I'm going to *have* to buy a new vocab book. None of the words I give my students are nearly as interesting. I have to agree with previous commentators - I can't think of a single teacher who would (knowingly) assign that word. Too many headaches from the snickers and feetaches from running from the principals.
@ Pixi - Since this is the weekend, I wonder if Scripps has set up a hotline for next year's potential words?
I like man boobs.
I don't...<shudder>
The comments about this being an inappropriate/unusual vocabulary word made me laugh and remember junior year of high school.
My memory may be a little inaccurate on the actual word (it was a long time ago already), but as I remember it the teacher tried to assign us the word "virgin" with a definition of "an unmarried woman" until our howls of protest led him to just drop it and go on to the next word.
Yeesh.
I remember that we had to learn a couple of new "difficult" words every day in english class. Then, we had to use them in a sentence, write them in our little vocab books, and get a test at the end of the year. I WISH our teacher would have introduced words like gynecomastia!
commonly known as "moobs"
@Librarian:
Despite his prominent gynecomastia, Oliver was extremely fastidious about his appearance, always dressing in the most fashion-forward shirts and sweaters.
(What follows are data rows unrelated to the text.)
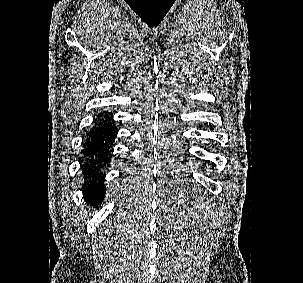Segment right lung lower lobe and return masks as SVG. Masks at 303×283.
Wrapping results in <instances>:
<instances>
[{"mask_svg":"<svg viewBox=\"0 0 303 283\" xmlns=\"http://www.w3.org/2000/svg\"><path fill=\"white\" fill-rule=\"evenodd\" d=\"M108 116V114H105ZM117 127L108 120L99 121L85 142L83 153L86 162L83 165L85 179V197L90 203H99L105 197L104 178L101 169L110 162V144L115 140Z\"/></svg>","mask_w":303,"mask_h":283,"instance_id":"98d812e1","label":"right lung lower lobe"}]
</instances>
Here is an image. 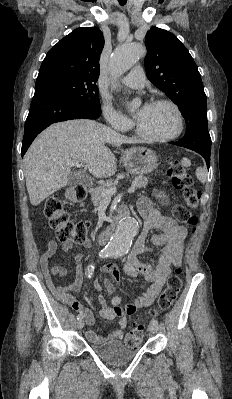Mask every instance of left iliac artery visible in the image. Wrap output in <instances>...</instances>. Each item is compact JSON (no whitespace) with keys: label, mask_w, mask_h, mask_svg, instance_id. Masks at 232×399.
I'll return each mask as SVG.
<instances>
[{"label":"left iliac artery","mask_w":232,"mask_h":399,"mask_svg":"<svg viewBox=\"0 0 232 399\" xmlns=\"http://www.w3.org/2000/svg\"><path fill=\"white\" fill-rule=\"evenodd\" d=\"M112 255H114V254H112ZM151 324H152V325H157V324H158V321H157L156 319H152V320H151Z\"/></svg>","instance_id":"44dca946"}]
</instances>
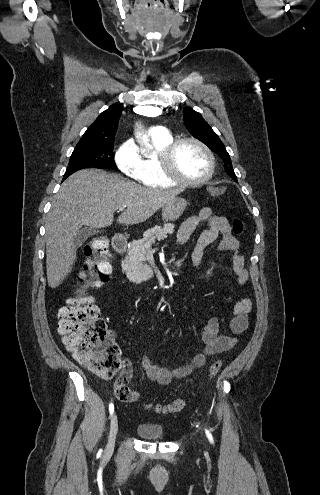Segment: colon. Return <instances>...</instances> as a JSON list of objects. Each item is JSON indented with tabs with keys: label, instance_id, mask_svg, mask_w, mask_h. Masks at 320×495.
Returning a JSON list of instances; mask_svg holds the SVG:
<instances>
[{
	"label": "colon",
	"instance_id": "5ec220e1",
	"mask_svg": "<svg viewBox=\"0 0 320 495\" xmlns=\"http://www.w3.org/2000/svg\"><path fill=\"white\" fill-rule=\"evenodd\" d=\"M212 194L221 197L224 189L215 188ZM243 228L244 224L241 220L233 221V229L236 233H241ZM84 251L88 260L86 271L81 273L80 280L85 285L100 287L107 282L111 274L107 241L103 237H97L85 246ZM58 317V332L65 347L74 357L102 378L109 379L115 376L121 368L119 348L108 339L106 323L93 299L78 293L70 298L67 306L59 310ZM221 366L219 360L215 361L209 368V376L215 377ZM128 382L126 375L122 373L118 375L114 384L115 396L123 402H136L140 395L128 387ZM185 405V400L178 398L167 405L147 404L146 408L166 414L180 412Z\"/></svg>",
	"mask_w": 320,
	"mask_h": 495
}]
</instances>
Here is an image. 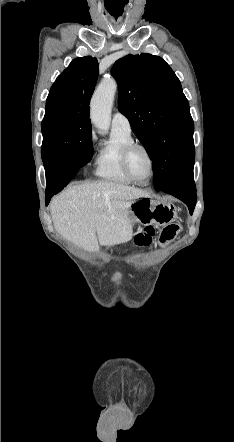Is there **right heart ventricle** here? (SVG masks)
<instances>
[{"mask_svg": "<svg viewBox=\"0 0 234 442\" xmlns=\"http://www.w3.org/2000/svg\"><path fill=\"white\" fill-rule=\"evenodd\" d=\"M131 132L112 129L110 139L103 144L95 162V175L102 180L131 184L133 181L125 174L121 156L123 148L133 142Z\"/></svg>", "mask_w": 234, "mask_h": 442, "instance_id": "right-heart-ventricle-1", "label": "right heart ventricle"}]
</instances>
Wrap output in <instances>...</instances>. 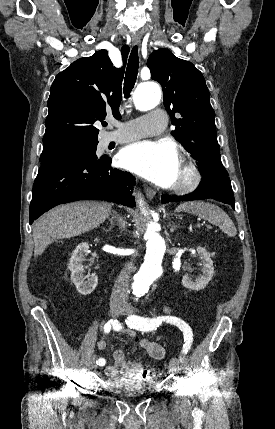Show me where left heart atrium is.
Here are the masks:
<instances>
[{"label": "left heart atrium", "instance_id": "left-heart-atrium-1", "mask_svg": "<svg viewBox=\"0 0 275 429\" xmlns=\"http://www.w3.org/2000/svg\"><path fill=\"white\" fill-rule=\"evenodd\" d=\"M119 164L153 183L170 187L176 180L179 160L175 148L165 141H139L125 147Z\"/></svg>", "mask_w": 275, "mask_h": 429}]
</instances>
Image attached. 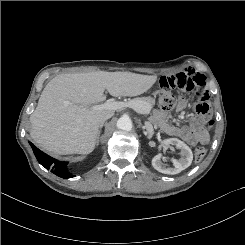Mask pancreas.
Returning <instances> with one entry per match:
<instances>
[{"instance_id": "1", "label": "pancreas", "mask_w": 245, "mask_h": 245, "mask_svg": "<svg viewBox=\"0 0 245 245\" xmlns=\"http://www.w3.org/2000/svg\"><path fill=\"white\" fill-rule=\"evenodd\" d=\"M128 102L137 104L140 109L145 106H153L155 104V100L152 97L134 98Z\"/></svg>"}]
</instances>
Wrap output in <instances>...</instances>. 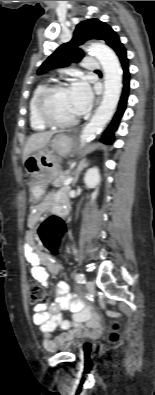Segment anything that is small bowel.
Returning a JSON list of instances; mask_svg holds the SVG:
<instances>
[{"label":"small bowel","instance_id":"1","mask_svg":"<svg viewBox=\"0 0 155 395\" xmlns=\"http://www.w3.org/2000/svg\"><path fill=\"white\" fill-rule=\"evenodd\" d=\"M62 209H67L64 190L54 191L32 212L30 223L35 224L49 214L60 215ZM25 259L31 266V276L41 286L47 287L49 276L59 271L56 260L32 244L30 238L24 248ZM56 300L49 306L44 303L34 307L33 323L39 327L43 346L46 350H54L60 345L74 339L96 335L101 330L100 316L86 307L77 296L69 294V286L61 281L56 287ZM73 312V319H65L62 311ZM60 327L62 332L52 337V332Z\"/></svg>","mask_w":155,"mask_h":395}]
</instances>
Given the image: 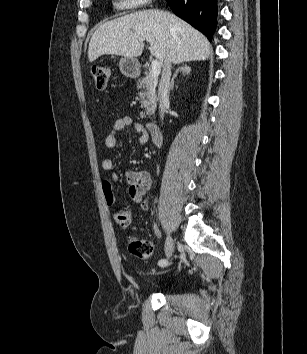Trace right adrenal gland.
<instances>
[{
	"label": "right adrenal gland",
	"instance_id": "1",
	"mask_svg": "<svg viewBox=\"0 0 307 354\" xmlns=\"http://www.w3.org/2000/svg\"><path fill=\"white\" fill-rule=\"evenodd\" d=\"M190 71H191V68H190L188 65H186V64L183 65V66H181V67H179V68L175 71V73H174V75H173V77H172V79H171L170 89L173 90V88H174V80H175V78L177 77V74H178L179 72H183V73H185V74H189Z\"/></svg>",
	"mask_w": 307,
	"mask_h": 354
}]
</instances>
The guy who works in the next cube has man boobs and also appears to be about 11 months pregnant. He knows nothing about the outside world except that the Oklahoma Sooners are the best football team ever and probably thinks fastidious is how quick the running back is. Sorry, I just hate that sad sack of shit.
Hey I go to a magnet school in Nashville too and this is definitely a pretty accurate example of the strange but lovable people at our schools. Man boobs. Hah.
Turbo, chill.. you won't have to see him all weekend.Deeeeeeeeeeeeeeep cleansing breath... close your eyes.......
now..back to work, the day's almost over.
i've gotten giggles with "penal" and "incubus" and even "circumvent" for years - gynecomastia is just another word teachers may assign because its on a prescribed list, and good teachers can curb sophomoric responses and have a teachable moment.
http://foundmagazine.com/comments/2001
(it's the moob Find, so don't look if you're gonna puke again.)
The over weight man in the Dilbert hole next to me had the worst case of gynecomastia I had ever seen. Even worse, he was odd lack of any fastidious qualities whatsoever.
Norman,(for that was his name)circumvented our incubus of a boss expertly and never was penalized for his Moobs, which bounced up and down like a hormonal Cheerleader.
not sophomoric at all, smallbear! bravo!
hfa or mlk, marshall?
great find, btw =) a true sign from our great magnets in nashville. :p
Well um... there is that stereotype of the anal retentive aka. fastidious gay man. Maybe these are words to describe the same trans-sexual in progress? At any rate I love how concise and dictionary like the first entry is compared to the layman's terms (no pun intended) on the second entry.